◆ The task
Each line with the word "also" must appear in the answer, copied from the records.

Saved data entries:
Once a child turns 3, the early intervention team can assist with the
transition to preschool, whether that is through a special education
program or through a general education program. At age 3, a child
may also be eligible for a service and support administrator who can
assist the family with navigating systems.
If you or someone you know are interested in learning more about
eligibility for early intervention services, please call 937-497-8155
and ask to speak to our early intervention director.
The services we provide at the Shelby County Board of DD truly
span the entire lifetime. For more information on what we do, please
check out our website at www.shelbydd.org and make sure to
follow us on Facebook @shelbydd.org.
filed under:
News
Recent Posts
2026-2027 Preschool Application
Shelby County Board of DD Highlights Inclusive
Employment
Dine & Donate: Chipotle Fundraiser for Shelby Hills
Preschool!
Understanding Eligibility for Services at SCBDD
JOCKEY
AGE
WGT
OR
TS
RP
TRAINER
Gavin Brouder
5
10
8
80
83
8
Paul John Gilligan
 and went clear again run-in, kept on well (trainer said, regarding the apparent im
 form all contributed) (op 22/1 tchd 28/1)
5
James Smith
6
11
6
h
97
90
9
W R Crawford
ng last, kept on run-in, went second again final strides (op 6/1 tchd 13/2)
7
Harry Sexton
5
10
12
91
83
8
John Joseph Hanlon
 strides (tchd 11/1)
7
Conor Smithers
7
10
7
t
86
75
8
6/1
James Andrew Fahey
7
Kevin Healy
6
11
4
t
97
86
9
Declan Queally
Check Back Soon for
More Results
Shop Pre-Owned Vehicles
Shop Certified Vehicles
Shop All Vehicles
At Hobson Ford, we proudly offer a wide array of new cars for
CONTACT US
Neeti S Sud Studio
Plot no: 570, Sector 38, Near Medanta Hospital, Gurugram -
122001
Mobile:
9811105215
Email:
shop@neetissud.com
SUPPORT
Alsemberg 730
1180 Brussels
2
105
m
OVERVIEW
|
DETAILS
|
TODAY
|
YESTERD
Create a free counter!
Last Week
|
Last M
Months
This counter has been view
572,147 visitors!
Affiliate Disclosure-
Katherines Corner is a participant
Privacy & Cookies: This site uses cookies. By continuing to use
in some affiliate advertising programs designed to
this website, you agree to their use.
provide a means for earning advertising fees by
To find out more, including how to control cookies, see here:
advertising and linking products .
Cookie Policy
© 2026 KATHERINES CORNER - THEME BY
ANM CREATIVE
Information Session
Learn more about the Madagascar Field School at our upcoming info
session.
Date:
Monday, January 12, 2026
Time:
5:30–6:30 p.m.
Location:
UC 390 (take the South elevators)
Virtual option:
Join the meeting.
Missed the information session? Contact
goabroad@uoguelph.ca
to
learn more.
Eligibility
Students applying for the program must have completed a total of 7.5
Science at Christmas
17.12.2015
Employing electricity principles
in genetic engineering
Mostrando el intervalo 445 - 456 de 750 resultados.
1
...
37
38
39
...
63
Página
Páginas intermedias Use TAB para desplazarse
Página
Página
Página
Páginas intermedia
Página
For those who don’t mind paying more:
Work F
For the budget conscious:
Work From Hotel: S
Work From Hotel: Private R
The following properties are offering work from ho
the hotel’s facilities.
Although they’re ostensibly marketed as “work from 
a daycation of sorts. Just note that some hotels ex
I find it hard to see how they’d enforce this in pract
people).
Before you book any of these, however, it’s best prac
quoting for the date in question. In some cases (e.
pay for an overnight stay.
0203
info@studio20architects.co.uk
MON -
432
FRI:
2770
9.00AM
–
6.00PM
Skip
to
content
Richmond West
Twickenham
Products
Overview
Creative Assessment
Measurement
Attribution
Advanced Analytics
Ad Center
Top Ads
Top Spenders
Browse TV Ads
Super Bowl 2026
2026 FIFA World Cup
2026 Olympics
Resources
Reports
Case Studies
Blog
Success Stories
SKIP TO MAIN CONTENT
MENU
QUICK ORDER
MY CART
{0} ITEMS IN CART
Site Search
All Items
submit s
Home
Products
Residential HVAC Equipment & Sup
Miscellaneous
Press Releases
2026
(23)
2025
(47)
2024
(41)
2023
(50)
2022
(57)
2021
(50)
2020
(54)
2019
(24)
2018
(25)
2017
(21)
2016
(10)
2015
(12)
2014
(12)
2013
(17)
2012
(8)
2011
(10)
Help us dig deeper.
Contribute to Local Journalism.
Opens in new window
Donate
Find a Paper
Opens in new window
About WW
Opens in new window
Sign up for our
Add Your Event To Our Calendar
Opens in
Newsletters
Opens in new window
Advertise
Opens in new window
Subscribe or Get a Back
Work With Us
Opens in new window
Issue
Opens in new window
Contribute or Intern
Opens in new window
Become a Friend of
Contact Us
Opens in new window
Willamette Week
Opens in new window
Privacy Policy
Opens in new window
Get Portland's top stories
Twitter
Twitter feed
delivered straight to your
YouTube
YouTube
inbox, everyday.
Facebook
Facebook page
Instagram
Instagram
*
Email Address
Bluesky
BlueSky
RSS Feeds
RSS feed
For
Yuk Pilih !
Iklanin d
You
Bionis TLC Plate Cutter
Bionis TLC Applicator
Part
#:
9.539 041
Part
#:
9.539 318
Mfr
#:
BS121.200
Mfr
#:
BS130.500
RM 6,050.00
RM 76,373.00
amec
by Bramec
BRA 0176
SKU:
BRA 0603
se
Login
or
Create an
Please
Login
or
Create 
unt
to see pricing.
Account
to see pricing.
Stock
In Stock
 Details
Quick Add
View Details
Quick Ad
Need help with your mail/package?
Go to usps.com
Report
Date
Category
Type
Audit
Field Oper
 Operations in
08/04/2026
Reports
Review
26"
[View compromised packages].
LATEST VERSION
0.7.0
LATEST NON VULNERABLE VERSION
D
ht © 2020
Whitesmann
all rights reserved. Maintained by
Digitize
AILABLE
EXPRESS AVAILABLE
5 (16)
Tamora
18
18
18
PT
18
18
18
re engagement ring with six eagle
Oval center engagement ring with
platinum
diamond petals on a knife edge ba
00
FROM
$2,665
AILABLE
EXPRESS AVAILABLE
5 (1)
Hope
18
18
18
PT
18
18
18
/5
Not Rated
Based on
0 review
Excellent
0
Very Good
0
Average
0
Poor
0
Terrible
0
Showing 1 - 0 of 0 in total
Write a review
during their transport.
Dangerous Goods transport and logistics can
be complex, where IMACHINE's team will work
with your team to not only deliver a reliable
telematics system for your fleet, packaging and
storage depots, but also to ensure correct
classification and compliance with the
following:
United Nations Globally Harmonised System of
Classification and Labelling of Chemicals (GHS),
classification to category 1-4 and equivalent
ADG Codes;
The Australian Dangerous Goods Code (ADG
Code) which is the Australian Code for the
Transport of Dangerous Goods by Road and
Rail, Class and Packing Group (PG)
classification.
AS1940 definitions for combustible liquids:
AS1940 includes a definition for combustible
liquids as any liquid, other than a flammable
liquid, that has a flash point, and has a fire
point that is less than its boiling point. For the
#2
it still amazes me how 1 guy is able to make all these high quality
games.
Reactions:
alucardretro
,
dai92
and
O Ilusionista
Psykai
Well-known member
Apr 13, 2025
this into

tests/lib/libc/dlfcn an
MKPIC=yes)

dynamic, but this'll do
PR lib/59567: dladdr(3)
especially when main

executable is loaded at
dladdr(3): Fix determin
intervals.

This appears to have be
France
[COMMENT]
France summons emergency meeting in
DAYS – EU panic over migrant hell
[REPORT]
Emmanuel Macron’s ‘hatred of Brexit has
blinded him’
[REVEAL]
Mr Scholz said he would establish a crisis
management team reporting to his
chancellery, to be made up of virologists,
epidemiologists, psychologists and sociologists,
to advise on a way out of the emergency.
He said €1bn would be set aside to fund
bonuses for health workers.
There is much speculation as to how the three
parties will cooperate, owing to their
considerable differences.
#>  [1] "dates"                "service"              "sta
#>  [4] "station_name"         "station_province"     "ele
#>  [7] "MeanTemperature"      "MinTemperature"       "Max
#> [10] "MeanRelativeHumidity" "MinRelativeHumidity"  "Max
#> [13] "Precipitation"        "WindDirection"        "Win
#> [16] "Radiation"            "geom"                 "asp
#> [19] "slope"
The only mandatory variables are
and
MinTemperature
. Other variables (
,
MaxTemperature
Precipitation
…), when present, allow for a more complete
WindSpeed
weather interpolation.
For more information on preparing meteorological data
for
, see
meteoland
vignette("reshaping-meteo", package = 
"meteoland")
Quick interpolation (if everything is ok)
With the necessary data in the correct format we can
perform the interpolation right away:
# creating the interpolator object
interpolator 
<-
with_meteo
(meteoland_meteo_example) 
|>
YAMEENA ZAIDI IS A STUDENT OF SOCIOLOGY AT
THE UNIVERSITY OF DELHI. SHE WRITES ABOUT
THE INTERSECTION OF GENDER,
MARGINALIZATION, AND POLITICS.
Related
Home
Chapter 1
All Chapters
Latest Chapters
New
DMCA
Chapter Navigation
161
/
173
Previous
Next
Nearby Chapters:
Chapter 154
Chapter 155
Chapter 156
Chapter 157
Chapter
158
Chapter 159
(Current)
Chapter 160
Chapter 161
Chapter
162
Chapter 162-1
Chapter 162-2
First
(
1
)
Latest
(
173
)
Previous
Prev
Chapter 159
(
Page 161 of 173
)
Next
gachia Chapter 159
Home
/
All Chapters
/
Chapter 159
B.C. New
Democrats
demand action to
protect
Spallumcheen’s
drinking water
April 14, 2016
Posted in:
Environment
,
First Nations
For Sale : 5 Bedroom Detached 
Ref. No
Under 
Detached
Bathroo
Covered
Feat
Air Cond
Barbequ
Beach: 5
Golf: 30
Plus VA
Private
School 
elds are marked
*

◆ Result for this task
may also be eligible for a service and support administrator who can
storage depots, but also to ensure correct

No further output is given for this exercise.